Я уж было подумал, что ему конец. Этакой огромной головой, да так биться об стену, да так упасть, да столько перед тем съесть сосисок — я думал, что ему конец. Но он с нашей помощью скоро очнулся, сел на полу, и говорит мне — а мудрость так и прышет у него из глаз: — Мэгсмен! Главная разница между двумя сферами жизни, в которых побывал твой несчастный друг, — тут он протянул мне ручонку, а слезы так и полились у него по усам (он очень старался отрастить усы, да ведь не все удается людям, чего они хотят), — главная разница вот в чем: когда я не был в Обществе, меня показывали и мне платили. Когда я попал в Общество, я себя показывал, и я же сам платил, да притом дороже. Пускай уж лучше первое — хотя мне сейчас ничего другого и не осталось. Ты завтра объяви обо мне, по-старому, через рупор.

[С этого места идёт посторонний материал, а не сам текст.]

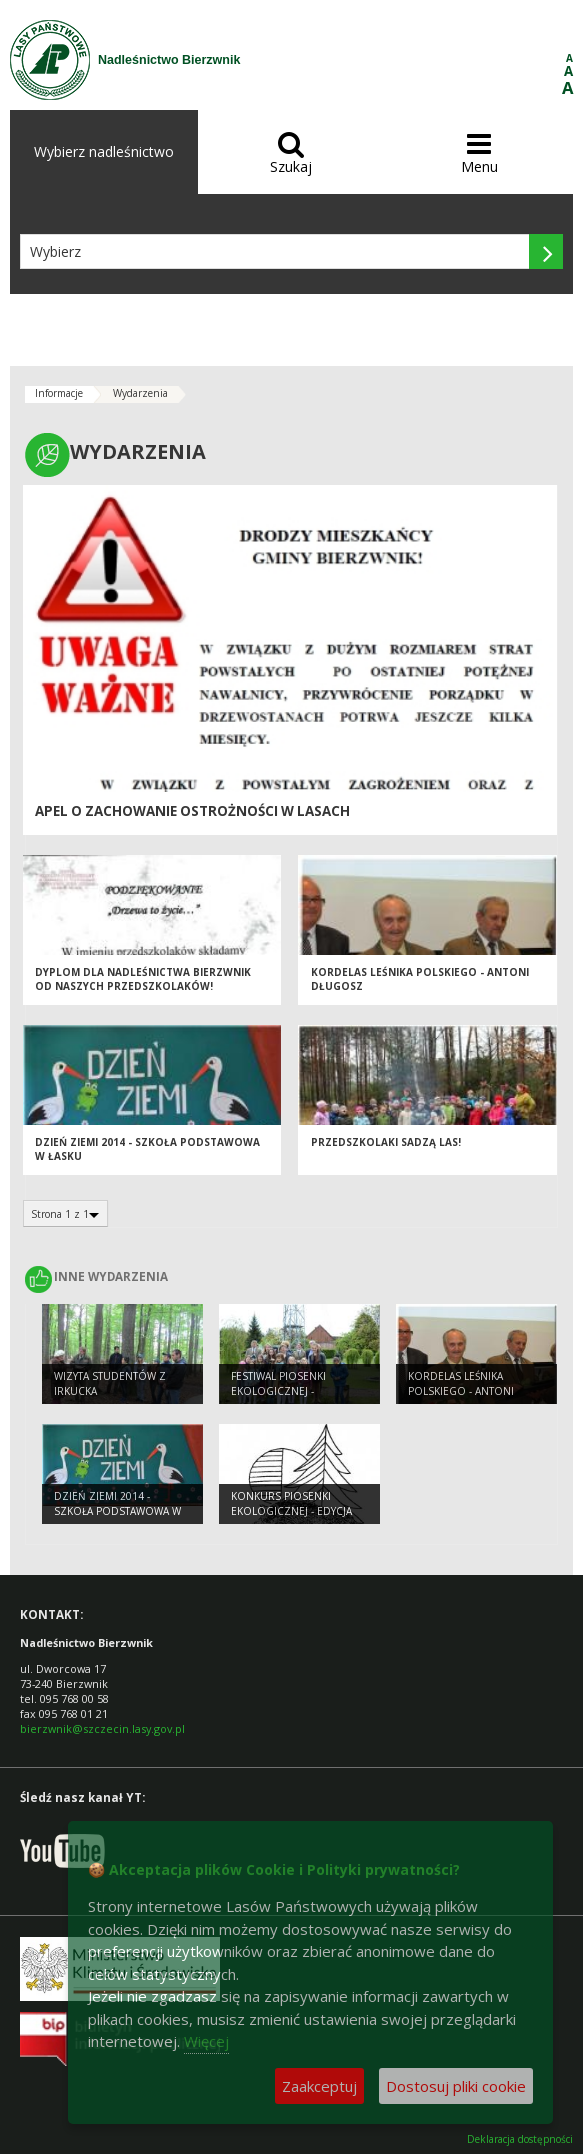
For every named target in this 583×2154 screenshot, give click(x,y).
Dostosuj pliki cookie (456, 2086)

И пошел он опять по нашей части, да так легко встал на свое место, точно маслом был смазан. Правда, шарманку мы от него прятали и при посторонних никогда не поминали про его богатство. А он с каждым днем становился мудрее и такое изрекал про Общество и про Публику, что мы только диву давались. Голова у него становилась все больше и больше — так ее распирала мудрость.
Два месяца он делал очень хорошие сборы. Потом, однажды вечером — ну и голова же у него стала к тому времени! — когда мы проводили последних зрителей и закрыли двери, он пожелал послушать музыку.
— Мистер Фарш, — спрашиваю я (я не перестал звать его «мистером»; другие — как хотят, а я — нет), — мистер Фарш, не повредит ли вам сидеть на шарманке?
А он отвечает:
— Тоби, если тебе случится их встретить, я прощаю и Ей и Индейцу. Нет, не повредит.
Признаюсь, я с опаской начал крутить ручку. Но он ничего — сидел как ягненок. Умирать буду — не забуду, как голова у него увеличивалась прямо на глазах. Можете судить по этому, какие великие мысли в ней рождались. Посидел он так, пока я не сыграл всех вариаций, а потом слез.
— Тоби, — говорит он мне, а сам кротко улыбается, — сейчас маленький человечек три раза обойдет зрителей и удалится за занавес.
Утром, когда пришли его будить, оказалось, что он действительно удалился. И уж наверное попал в Общество получше моего или улицы Пэлл-Мэлл.
Я похоронил мистера Фарша со всем почетом, какой только мог ему предоставить, и сам первый шел за гробом, а впереди велел нести афишу с Георгом Четвертым. Но после этого в Доме стало так тоскливо, что я оттуда съехал и опять поселился в фургоне.